On August 29, 2008, the quitclaim deed to Sanchez was recorded. At the
time, Sanchez was in the process of applying to Westar for a new loan on the
house. Sanchez represented to Westar that he intended to use the loan
proceeds for commercial purposes. The application asked whether Sanchez
was presently delinquent or in default on any loans, and whether he had ever
had a loan foreclosed upon. Sanchez answered “no” to both questions. The
application asked how much he currently owed in “mortgages & liens” on the
property. He answered “0.00.”
At Westar’s request, Sanchez requested a preliminary title commitment
from Fidelity National Title Company of Washington. Fidelity searched the chain
of title and found the recorded instruments by which Sanchez had previously
bought the property, used it as security for the Washington Mutual loan in 1994,
lost it to Gamlam in the nonjudicial foreclosure sale conducted by Select in
August 2006, and reacquired it from
Gamlam by means of the quitclaim deed in August 2008. The bankruptcy court
order of September 2006 that voided the sale to Gamlam did not show up in the
title search because it had not been recorded.

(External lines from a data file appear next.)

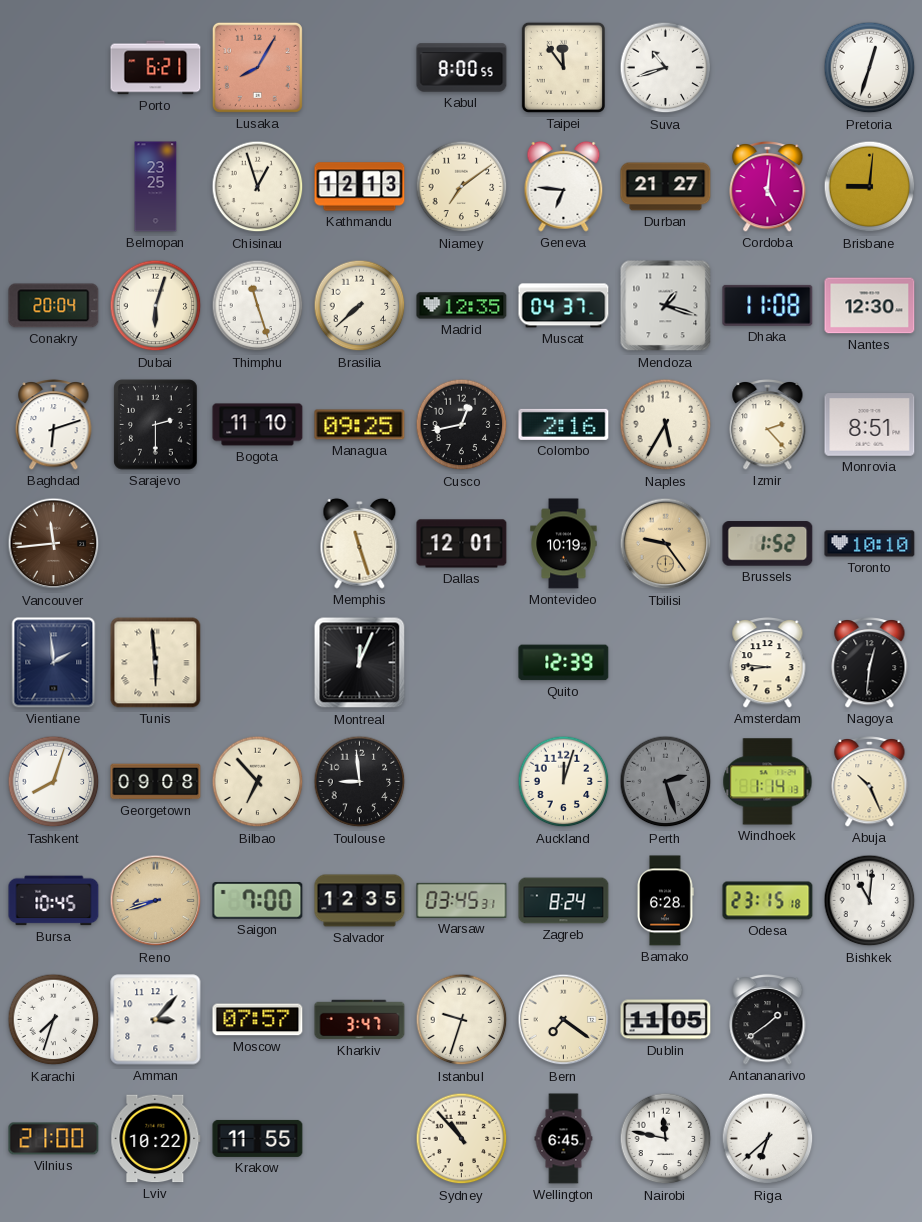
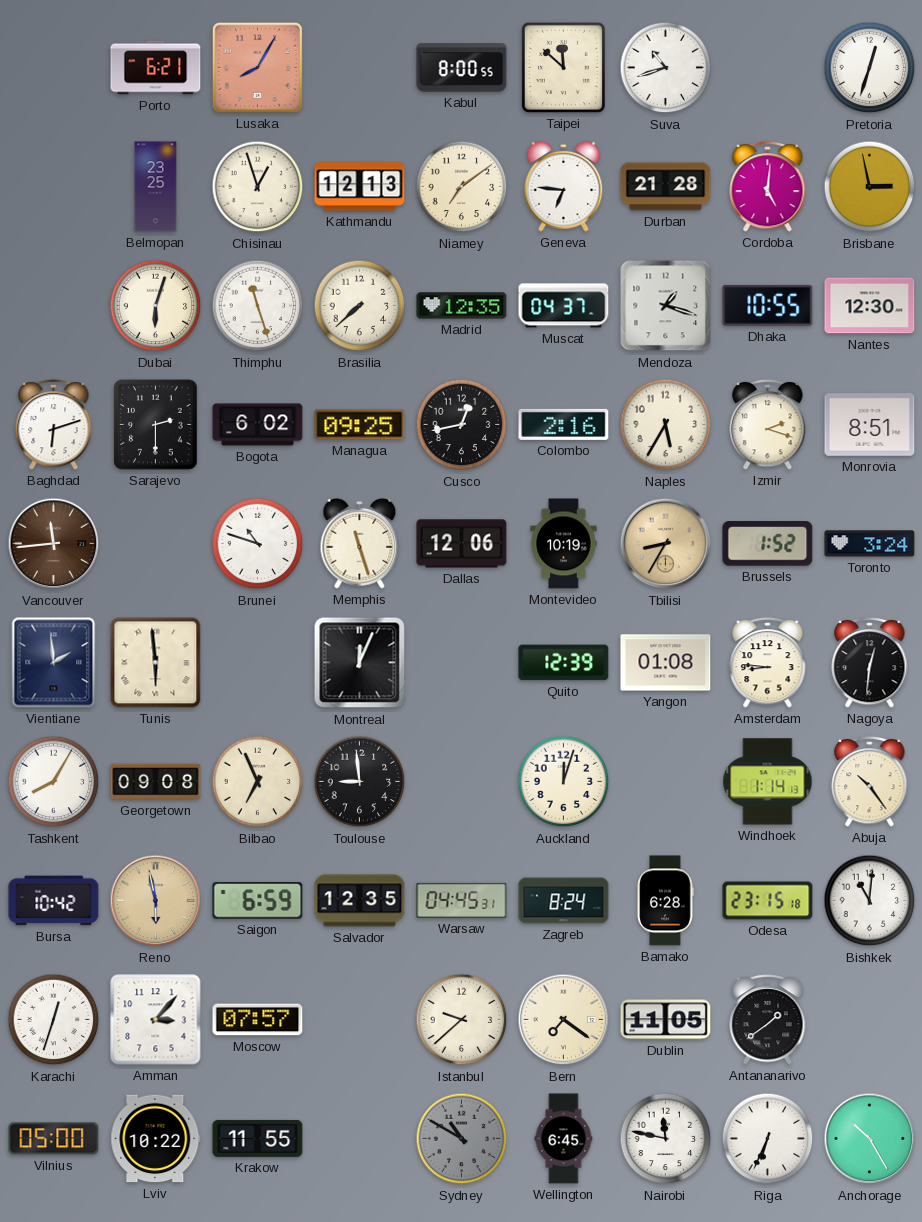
Taipei: 11:54 -> 11:52
Durban: 21:27 -> 21:28
Brisbane: 9:01 -> 2:58
Conakry: 20:04 -> none
Dhaka: 11:08 -> 10:55
Bogota: 11:10 -> 6:02
Izmir: 2:23 -> 2:18
Brunei: none -> 10:48
Dallas: 12:01 -> 12:06
Tbilisi: 9:24 -> 8:35
Toronto: 10:10 -> 3:24
Yangon: none -> 01:08
Tashkent: 8:03 -> 8:05
Bilbao: 6:53 -> 6:56
Perth: 2:27 -> none
Abuja: 10:26 -> 10:24
Bursa: 10:45 -> 10:42
Reno: 8:42 -> 5:58
Saigon: 7:00 -> 6:59
Warsaw: 03:45 -> 04:45
Karachi: 7:33 -> 12:33
Kharkiv: 3:47 -> none
Istanbul: 9:33 -> 9:38
Vilnius: 21:00 -> 05:00
Sydney: 10:53 -> 10:50
Sydney dial: cream -> grey
Riga: 6:38 -> 6:34
Anchorage: none -> 10:25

Fidelity checked court filings for any actions against Sanchez. Fidelity
found that Sanchez had filed for bankruptcy on December 29, 2005, and that the
bankruptcy had been dismissed on March 6, 2008. Seeing that the action had
been dismissed, Fidelity did not inquire further into the bankruptcy. It thus
appeared to Fidelity that Sanchez held title to the property in fee simple, subject
only to the presumptive community property interest of his spouse. Fidelity
obtained a quitclaim deed from Sanchez’s spouse and recorded it with the
county auditor’s office.
On August 29, 2008, Fidelity issued a preliminary title commitment and
provided a copy to Westar. Westar inspected the property and confirmed that it
was an “owner-occupied residence in excellent condition in a good
neighborhood.” Westar appraised the property at a value of $618,200.

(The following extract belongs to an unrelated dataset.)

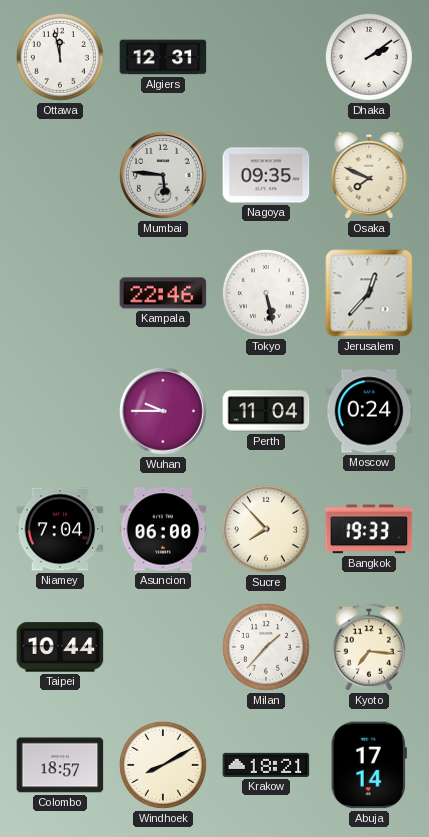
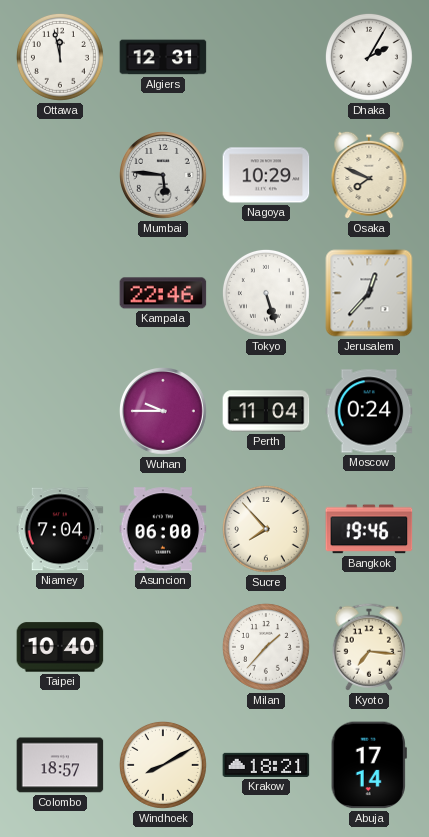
Dhaka: 2:09 -> 2:05
Nagoya: 09:35 -> 10:29
Tokyo: 5:28 -> 5:27
Bangkok: 19:33 -> 19:46
Taipei: 10:44 -> 10:40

On October 28, 2008, Westar loaned Sanchez $375,000, secured by a
deed of trust against the property. Westar’s deed of trust was recorded with the
county auditor’s office. Fidelity issued Westar a mortgagee title policy and
insured Westar as a first position lien holder.
On June 8, 2009, this court affirmed Gamlam’s judgment against Select in
an unpublished opinion. Gamlam v. Select Portfiolio Servicing, Inc., noted at
150 Wn. App. 1035 (2009).
On December 16, 2009, First American Title Insurance Company
recorded the 2006 bankruptcy order that voided the trustee’s sale to Gamlam.
At whose instance this was done is a question not answered in the appellate
In January 2010, Sanchez was in default on the Westar loan. He filed
again for chapter 13 bankruptcy protection.
In May 2010 Westar filed a complaint in the bankruptcy court to prevent
discharge of Sanchez’s debt. By this time, Westar was aware of the outstanding
mortgage debt Sanchez owed to Select on the 1994 deed of trust. Westar’s
complaint claimed that Sanchez had committed fraud in his loan application by
overstating his income, falsely representing that the property was “free and
clear” of encumbrances, and failing to disclose the prior foreclosure by Select,
the foreclosure sale to Gamlam, and the bankruptcy court’s order voiding the
sale. Soon after receiving Westar’s complaint, the bankruptcy court dismissed
Sanchez’s bankruptcy petition.
On June 4, 2010, Select recommenced foreclosure proceedings against
Sanchez on the 1994 deed of trust by filing a notice of trustee’s sale. The
outstanding principal owed by Sanchez to Select was $305,794.85. Westar
received notice of the scheduled sale.
On July 6, 2010, Westar filed this suit to determine the relative lien
priority as between Select’s 1994 deed of
trust and Westar’s 2008 deed of trust. Select counterclaimed for first lien priority
and joined Sanchez and Gamlam as third party defendants, alleging that the two
men were guilty of tortious interference, fraud, and civil conspiracy. Westar
responded with affirmative defenses, asserting that Select’s claims were barred
by the statute of limitations and by the doctrines of comparative fault, unclean
hands, estoppel, and failure to mitigate damages. The court later dismissed
Sanchez and Gamlam from the proceedings.
On January 12, 2011, after hearing the two lenders’ cross motions for
summary judgment on the issue of lien priority, the trial court entered summary
judgment in favor of Westar.
THE RECORDING STATUTE
The general rule as to lien interests in real property is “first in time, first in
right.” Bank of America, N.A. v. Prestance Corp., 160 Wn.2d 560, 565, 160 P.3d
17 (2007). Washington is a “race-notice” state, in which priority is determined
by recording. Zervas Group Architects, P.S. v. Bay View Tower LLC, 161 Wn.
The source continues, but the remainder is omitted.